Goal of the exercise: The first line to keep is the one containing "20:41:30 PM *"; restate it and all lines after it through the end of the material, word for word and nothing else.

++++

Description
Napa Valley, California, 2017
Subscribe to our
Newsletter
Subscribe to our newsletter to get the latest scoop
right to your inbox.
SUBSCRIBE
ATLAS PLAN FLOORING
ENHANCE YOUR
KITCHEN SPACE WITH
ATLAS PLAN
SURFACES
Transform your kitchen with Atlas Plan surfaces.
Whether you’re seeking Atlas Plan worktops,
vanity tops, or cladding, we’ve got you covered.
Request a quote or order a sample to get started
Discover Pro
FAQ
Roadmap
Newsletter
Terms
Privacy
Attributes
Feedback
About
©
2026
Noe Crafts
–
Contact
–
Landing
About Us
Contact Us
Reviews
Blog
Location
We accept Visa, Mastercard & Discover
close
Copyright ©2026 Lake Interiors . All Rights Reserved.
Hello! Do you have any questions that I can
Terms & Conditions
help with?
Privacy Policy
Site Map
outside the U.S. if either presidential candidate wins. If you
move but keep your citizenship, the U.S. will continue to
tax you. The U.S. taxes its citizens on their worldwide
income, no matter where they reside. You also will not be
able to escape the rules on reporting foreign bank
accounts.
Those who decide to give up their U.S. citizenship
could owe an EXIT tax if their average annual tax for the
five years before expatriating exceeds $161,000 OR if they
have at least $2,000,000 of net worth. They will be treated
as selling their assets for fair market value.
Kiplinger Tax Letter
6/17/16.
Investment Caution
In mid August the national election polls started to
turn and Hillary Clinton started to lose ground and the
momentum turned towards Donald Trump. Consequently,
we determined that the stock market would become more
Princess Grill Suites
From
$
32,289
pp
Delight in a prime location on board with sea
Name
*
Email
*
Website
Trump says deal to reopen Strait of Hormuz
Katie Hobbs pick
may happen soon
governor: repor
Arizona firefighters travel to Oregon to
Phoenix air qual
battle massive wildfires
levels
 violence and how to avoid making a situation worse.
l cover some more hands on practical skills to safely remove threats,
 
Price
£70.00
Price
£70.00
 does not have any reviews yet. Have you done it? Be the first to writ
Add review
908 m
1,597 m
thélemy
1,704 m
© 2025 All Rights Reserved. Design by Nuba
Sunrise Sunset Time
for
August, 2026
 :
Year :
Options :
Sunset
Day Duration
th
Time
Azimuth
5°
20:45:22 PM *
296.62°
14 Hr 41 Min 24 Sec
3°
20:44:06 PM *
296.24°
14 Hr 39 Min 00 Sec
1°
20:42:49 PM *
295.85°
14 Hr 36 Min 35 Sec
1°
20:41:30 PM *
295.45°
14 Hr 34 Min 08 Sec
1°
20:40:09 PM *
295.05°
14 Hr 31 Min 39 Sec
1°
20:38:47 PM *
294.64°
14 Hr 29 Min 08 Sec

++++

Answer to the exercise:
20:41:30 PM *
295.45°
14 Hr 34 Min 08 Sec
1°
20:40:09 PM *
295.05°
14 Hr 31 Min 39 Sec
1°
20:38:47 PM *
294.64°
14 Hr 29 Min 08 Sec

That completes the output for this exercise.